Despite aggressive treatment with broad-spectrum anti-infectives, the crude mortality is high (66%, including the present case, and excluding a case without a documented outcome). The high mortality is likely a reflection of underlying disease severity and comorbid illnesses. B cereus produces beta-lactamases and is resistant to beta-lactam antibiotics, including third-generation cephalosporins. B cereus is typically susceptible to aminoglycosides, clindamycin, vancomycin, chloramphenicol and erythromycin (1). Guidance on management of CNS B cereus infections is from case reports because no prospective trials or treatment guidelines exist.

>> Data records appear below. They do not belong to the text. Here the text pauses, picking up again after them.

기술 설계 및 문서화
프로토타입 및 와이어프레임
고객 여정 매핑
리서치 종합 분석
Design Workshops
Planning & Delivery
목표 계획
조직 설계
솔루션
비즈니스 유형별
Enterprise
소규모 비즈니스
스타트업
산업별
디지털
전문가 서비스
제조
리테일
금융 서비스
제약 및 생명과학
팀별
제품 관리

The present case adds to the body of literature on CNS infections with B cereus, and is the second case to describe an Ommaya reservoir as a potential risk factor. We underscore the potential risk that a foreign body may pose for invasive disease with B cereus. Intraocular foreign bodies have been significantly associated with severe B cereus endophthalmitis (25,26). CNS invasive devices, such as Ommaya reservoirs, may pose a similar risk. These devices should be placed and accessed with strict attention to aseptic technique to minimize bacterial contamination and invasion. Additionally, when Gram stain or culture reveals Gram-positive rods resembling Bacillus species from normally sterile sites, such as blood or CSF, in critically ill immunosuppressed patients with invasive devices, these should not be dismissed as contaminants. Clinicians should be aware of the potential for B cereus CNS infection, and initiate prompt and appropriate antimicrobial therapy in an attempt to limit both morbidity and mortality.
SUMMARY
CNS disease with B cereus is an infrequent occurrence. Reports of invasive CNS disease exist in both pediatric and adult populations. Risk factors for CNS invasive disease include immunosuppression and invasive devices. Because B cereus is a ubiquitous environmental organism, CNS invasive devices, such as Ommaya reservoirs, should be placed and accessed with strict attention to aseptic technique to minimize bacterial contamination and invasion. The crude mortality rate is high, underscoring the clinical significance of CNS invasive disease with B cereus. For critically ill patients with invasive devices and immunosuppression, the presence of Bacillus species from normally sterile sites should not be dismissed as contaminants. To limit morbidity and mortality, clinicians should have a high index of suspicion for B cereus CNS infection, and initiate prompt and appropriate antimicrobial therapy.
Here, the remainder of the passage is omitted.